Tuesday, February 26, 2008

Is the "high price" of everything from coffee in restaurants to popcorn in movie theaters due to monopoly power?

A new paper by Richard Gil and Wesley Hartmann provides an explanation for the "high price" of popcorn in movie theaters:

Prices for goods such as blades for razors, ink for printers and concessions at movies are often set well above cost. This paper empirically analyzes concession sales data from a chain of Spanish theaters to demonstrate that high prices on concessions reflect a profitable price discrimination strategy often referred to as metering price discrimination. Concessions are found to be purchased in greater amounts by customers that place greater value on attending the theater. In other words, the intensity of demand for admission is metered by concession sales. This implies that while some consumers' surplus may be reduced by the high concession prices, surplus of other consumers on the margin of attending may increase from theaters' decisions to shift their margins away from movies and toward concessions.

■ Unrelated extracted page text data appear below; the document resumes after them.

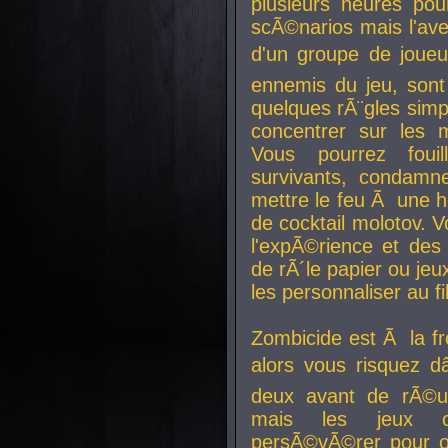
plusieurs heures pour
scÃ©narios mais l'av
d'un groupe de joueur
ennemis du jeu, sont
quelques rÃ¨gles simp
concentrer sur les 
Vous pourrez foui
survivants, condamn
mettre le feu Ã une
de cocktail molotov. 
l'expÃ©rience et de
de rÃ´le papier ou je
les personnaliser au fil
Zombicide est Ã la fr
alors vous risquez d
deux avant de rÃ©us
mais les jeux co
persÃ©vÃ©rer pour ob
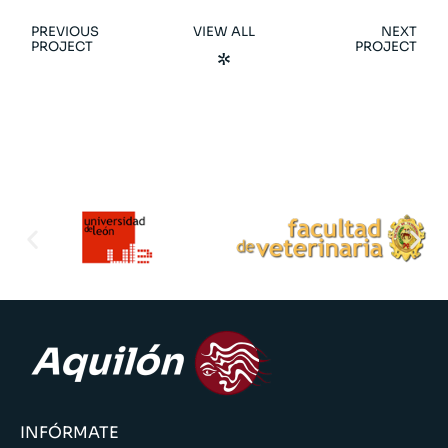
PREVIOUS
VIEW ALL
NEXT
PROJECT
PROJECT
INFÓRMATE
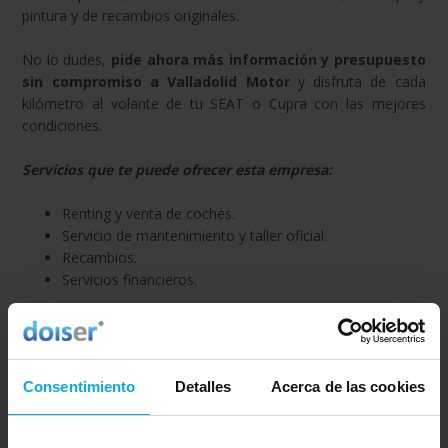
pintura y de recambios originales.
No lo dudes,
pide ahora más información y presupuesto
sin compromiso a Valladolid Motor
y disfruta de cada
kilómetro al volante de tu SEAT o Cupra con las mejores
condiciones.
Servicios que te puede ofrecer esta empresa:
Renting y venta de coches.
Servicio de mantenimiento y taller oficial.
Recambios.
Servicios financieros.
Empresa relacionada con la categoría: Renting de
Consentimiento
Detalles
Acerca de las cookies
coches
Ir a Renting de coches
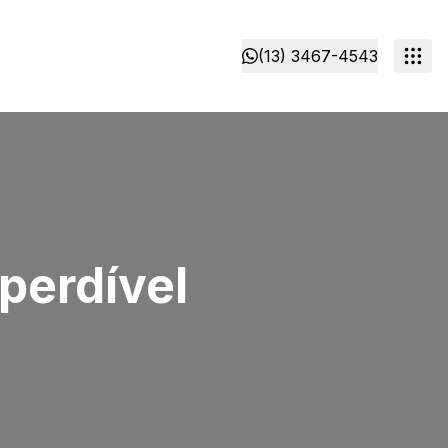
(13) 3467-4543
perdível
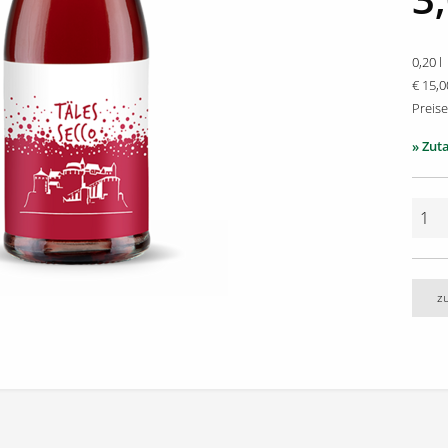
0,20 l
€ 15,0
Preise
» Zut
z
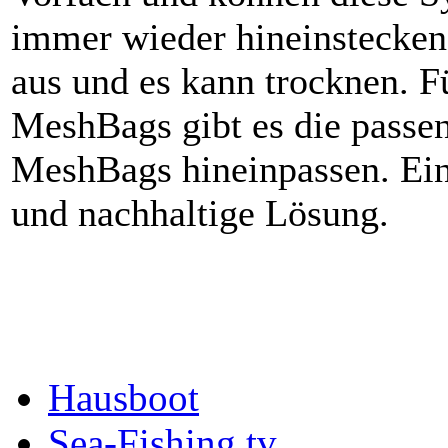
immer wieder hineinstecken
aus und es kann trocknen. F
MeshBags gibt es die passen
MeshBags hineinpassen. Ein
und nachhaltige Lösung.
Hausboot
Sea-Fishing.tv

First as a side note, most theaters, at least in the US, do not prevent people from bringing in concessions with them to the theater (I don't know about Spain), and that is at least inconsistent with the monopoly type story. It is also interesting to note that these claims about above marginal cost pricing are made for many similar product such as wine in restaurants or coffee or the differences between lunch and dinner prices, and it is hard to believe that monopoly power actually explains the "high prices" in all these cases. Russell Roberts and I provided a cost based explanation for all the phenomenon back in 1991 here. I guess that my biggest question is what else would one expect relating the log(concession revenue) with log(attendance) and Box Office revenue per attendee. Concession revenue goes up with attendance (though at a lower rate than attendance revenue -- congestion) and it goes up with box office revenue per attendee (presumably picking up the fact that higher revenue per attendee means fewer old people and very young people). What is the problem here and why is price discrimination the only answer here? By the way, when they run a regression that includes information on the number of screens and seats per screen (Table 2, specification 2), those two variables really explain all the variation in popcorn prices (something akin to the hypothesis that Russell and I advanced). I am also not clear why logs are used for concession revenue and attendance, but not box office revenue per attendee.